Cholinergic control mechanisms for immunoreactive motilin release and motility in the canine duodenum

Abstract

The relationship of immunoreactive (IR) motilin release from the duodenum to duodenal motility changes was investigated in anesthetized dogs. Stimulation of 1 or both vagi at 5 or 15 Hz or field stimulation of intrinsic duodenal nerves produced significant increases in duodenal vein IR motilin concentrations and accompanying increases in duodenal motility. Only stimulation of both vagi at 15 Hz produced significant changes in peripheral venous concentrations of IR motilin. These occurred after a delay at a time when both the duodenum and the antrum were quiescent. Either hexamethonium or atropine blocked IR motilin release induced by stimulation of intrinsic or extrinsic nerves, while only atropine inhibited the release induced by intraarterial carbachol. The response stimulated by carbachol and blocked by atropine was tetrodotaxin insensitive and the msucarinic receptor involved was presumably located on a nonneural structure. The site sensitive to hexamethonium was presumably the neural pathway which terminated at the muscarinic receptor. Concomitant studies of duodenal motility responses to vagal and field stimulation suggested a conventional neural pathway with preganglionic cholinergic nerves in the vagus, postganglionic cholinergic nerves in the duodenum (activated by field stimulation) and a smooth muscle muscarinic receptor. Activation of antral motility by stimulation of the abdominal vagus or intraarterial carbachol injections to the antrum increased duodenal IR motilin release in the absence of duodenal motility.
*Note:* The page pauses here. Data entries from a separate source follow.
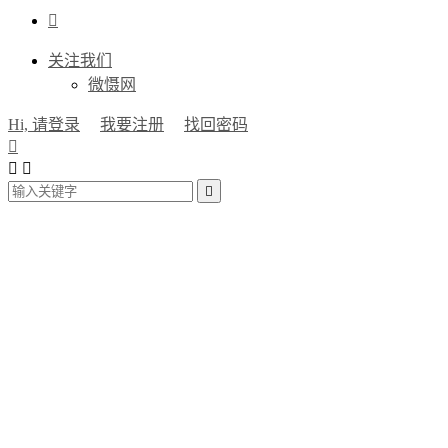

关注我们
微慑网
Hi, 请登录
我要注册
找回密码




Thus, activation of the intrinsic nerves which cross the pylorous initiated IR motilin release and inhibited duodenal motility. Aside from this motility-independent release, there was a close correlation between increased duodenal motility and IR motilin release. The rise in endogenous IR motilin levels associated with the passage of the activity front of the migrating motor complex through the duodenum may be initiated by the combined effects of increased vagal activity and increased gastric and duodenal motor activity.